• DIRECTIONS: If a line in the data below includes the string "שייט", please return a copy of it.
====
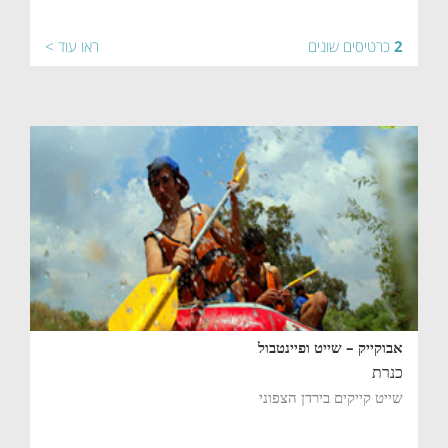
2
כרטיסים שונים
ראו עוד >
אבוקייק – שייט ופיינטבול
כנרת
שייט קייקים בירדן הצפוני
====
• WRITTEN ANSWER:
אבוקייק – שייט ופיינטבול
שייט קייקים בירדן הצפוני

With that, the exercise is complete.